Cap Assisted Colonoscopy for the Detection of Serrated Polyps
Methods
Study Design
We conducted a post hoc analysis of a previously conducted randomized controlled trial comparing standard (SC) and cap assisted colonoscopy (CAC) for adenoma detection. The original study was a prospective randomized controlled trial conducted at the Kansas City Veterans Affairs Medical Center and was approved by its Institutional Review Board (KCVA IRB) and was registered at http://clinicaltrial.gov (NCT 01211132). The primary results have been previously reported.
Study Subjects
Subjects who were referred for screening or surveillance colonoscopy were prospectively enrolled between September 2009 and October 2010. Subjects were included in the study if they were referred for a screening or surveillance colonoscopy and agreed to provide a written informed consent. The procedure was considered a screening one if the patient never had a colonoscopy before or if no polyps were detected on previous colonoscopies.
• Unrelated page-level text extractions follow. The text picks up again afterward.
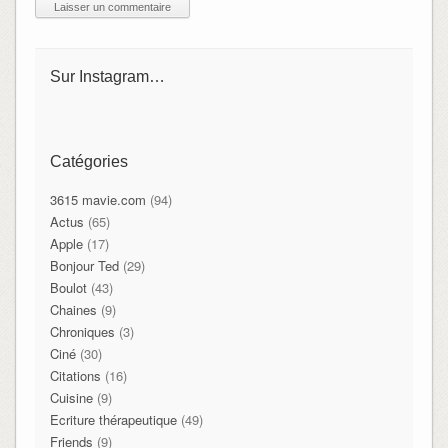
Sur Instagram…
Catégories
3615 mavie.com
(94)
Actus
(65)
Apple
(17)
Bonjour Ted
(29)
Boulot
(43)
Chaines
(9)
Chroniques
(3)
Ciné
(30)
Citations
(16)
Cuisine
(9)
Ecriture thérapeutique
(49)
Friends
(9)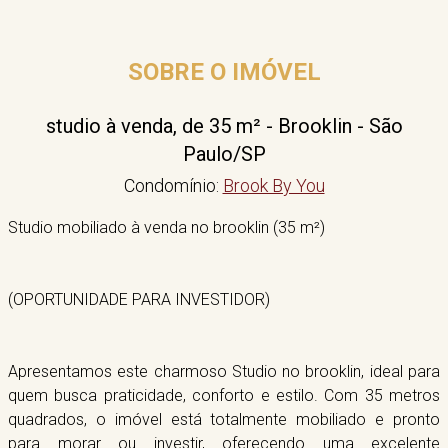
SOBRE O IMÓVEL
studio à venda, de 35 m² - Brooklin - São
Paulo/SP
Condomínio:
Brook By You
Studio mobiliado à venda no brooklin (35 m²)
(OPORTUNIDADE PARA INVESTIDOR)
Apresentamos este charmoso Studio no brooklin, ideal para
quem busca praticidade, conforto e estilo. Com 35 metros
quadrados, o imóvel está totalmente mobiliado e pronto
para morar ou investir, oferecendo uma excelente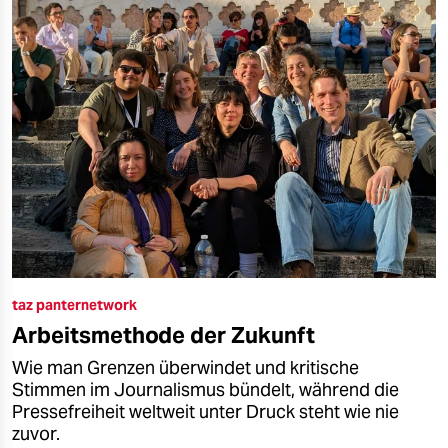
taz panternetwork
Arbeitsmethode der Zukunft
Wie man Grenzen überwindet und kritische
Stimmen im Journalismus bündelt, während die
Pressefreiheit weltweit unter Druck steht wie nie
zuvor.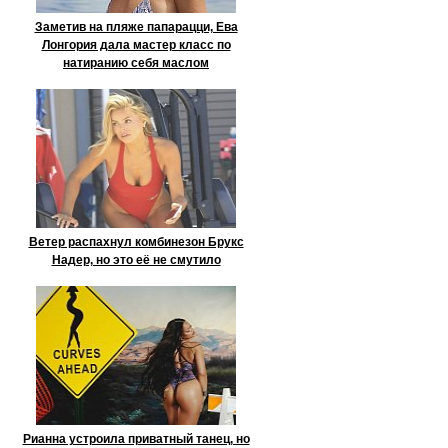
Заметив на пляже папарацци, Ева
Лонгория дала мастер класс по
натиранию себя маслом
Ветер распахнул комбинезон Брукс
Надер, но это её не смутило
Рианна устроила приватный танец, но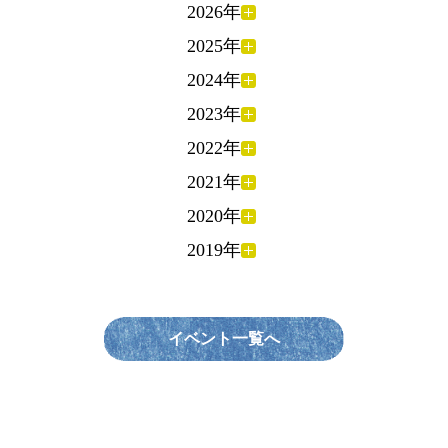
2026年
2025年
2024年
2023年
2022年
2021年
2020年
2019年
イベント一覧へ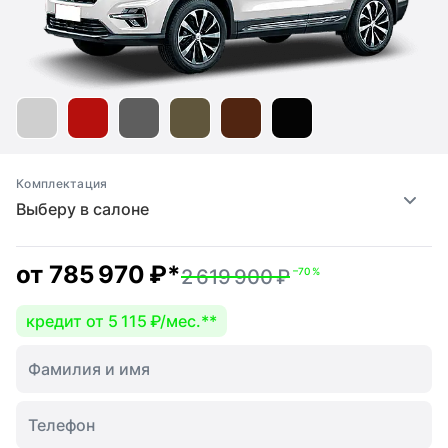
Комплектация
Выберу в салоне
от
785 970 ₽
*
2 619 900 ₽
–70 %
кредит от 5 115 ₽/мес.
**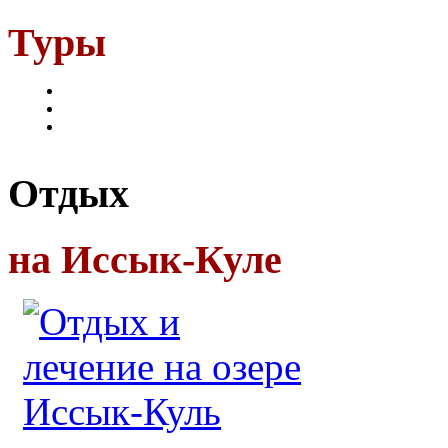
Туры
Отдых
на Иссык-Куле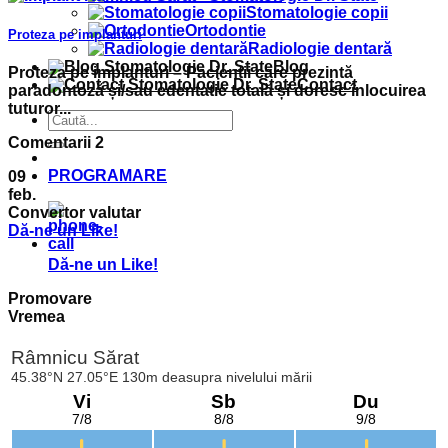
Stomatologie copii
Ortodontie
Proteza pe implanturi
Radiologie dentară
Blog
Proteza pe implanturi – Pacienții care prezintă
Contact
paradontoză și/sau edentatie totală și doresc înlocuirea
tuturor...
Comentarii 2
PROGRAMARE
09
feb.
Convertor valutar
Dă-ne un Like!
Dă-ne un Like!
Promovare
Vremea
On the other hand, subjects with a history of adenoma on a prior colonoscopy and who were referred for follow-up were deemed to be undergoing surveillance colonoscopy.
The exclusion criteria of the study included previous surgical resection of any part of the colon, personal history of colon cancer, history of inflammatory bowel disease, use of antiplatelet agents or anti-coagulants that precluded removal of polyps, poor general condition or any other reason to avoid prolonged procedure time, history of polyposis syndrome or hereditary nonpolyposis colorectal cancer, or the inability to give an informed consent.
Following enrollment and randomization to one of the arms, those subjects who had inadequate colon preparation or in whom the cecum could not be reached were also excluded. Different patient parameters were recorded included demographics (age, gender and race), indication of colonoscopy, body mass index (BMI), family history of colorectal cancer (first-degree relative), history of smoking, and history of prior abdominal surgery.
Randomization
Following enrollment, subjects were randomized to undergo either SC or CAC by opening an opaque sealed envelope containing the procedure allocation. The randomization sequence was stratified by the indication of colonoscopy (screening vs. surveillance) and was generated by the statistician with a computerized randomization scheme using block sizes of 10.
Colonoscopy Procedure
Moderate sedation was used in the study using intravenous midazolam in combination with either meperidine or fentanyl. The colonoscope was inserted and advanced to the cecum. Careful mucosal inspection and polypectomies were performed during the withdrawal phase. Procedural times were recorded using a stopwatch (the cecal intubation time as well as withdrawal time). The stopwatch was not paused during any maneuver intended to assist cecal intubation (like suctioning of fluid, cleaning of the mucosa, abdominal pressure, or changing of position). The cecum was identified using the landmarks including the appendiceal orifice (which was photo documented) and intubation of the terminal ileum was attempted in all cases and its successful intubation was recorded. The withdrawal time in the study was defined as the time spent on mucosal inspection while the colonoscope was being withdrawn. The stopwatch was paused whenever the colonic mucosa was not being examined (for example during suctioning of fluid or during biopsies and polypectomy). In the CAC procedures, the cap was used to flatten the mucosal folds in order to inspect their proximal aspect for polyps.
Bowel preparation was evaluated and was then classified into four categories as follows: excellent (>90% of mucosa seen, the colonic contents were mostly liquid with minimal suctioning needed for clearing the mucosa), good (same as excellent except that significant suctioning was needed for clearing the mucosa), fair same as excellent except that the colonic contents were a mixture of liquid and semisolid which could be suctioned and/or washed), and inadequate (<90% of mucosa seen, the colonic contents were a mixture of semisolid and solid colonic contents, which could not be suctioned or washed). All procedural complications were recorded (like bleeding or perforation). Endoscopists were asked to document any technical difficult encountered with the cap like cap dislodgement or any difficulty in suctioning fluid or cleaning the mucosa or during therapeutic interventions attributable to the cap.
Study Endpoints and Statistical Analysis
All analyses were performed using Stata/IC V.10.1 (StataCorp). The original study was powered to the primary end point that was the proportion of subjects with at least one adenoma. Fisher's exact test, t test, and Wilcoxon rank sum test were used to compare the differences across the two study groups regarding the total number of subjects with significant serrated polyps as well as the total number of significant serrated polyps detected. Similar comparisons were made for the individual categories of serrated polyps. A p value <0.05 was considered statistically significant and the results were reported in accordance to the guidelines of CONSORT 2010 and Standards for Reporting of Diagnostic Accuracy.
Definitions
Significant serrated polyps were defined in this study as sessile serrated adenoma/polyp, traditional serrated adenoma, proximal hyperplastic polyps and large (≥1 cm) hyperplastic polyp.
Pathology Review
All specimens were reviewed by an expert GI-pathologist who is well-familiar with the recent WHO classification for serrated polyposis.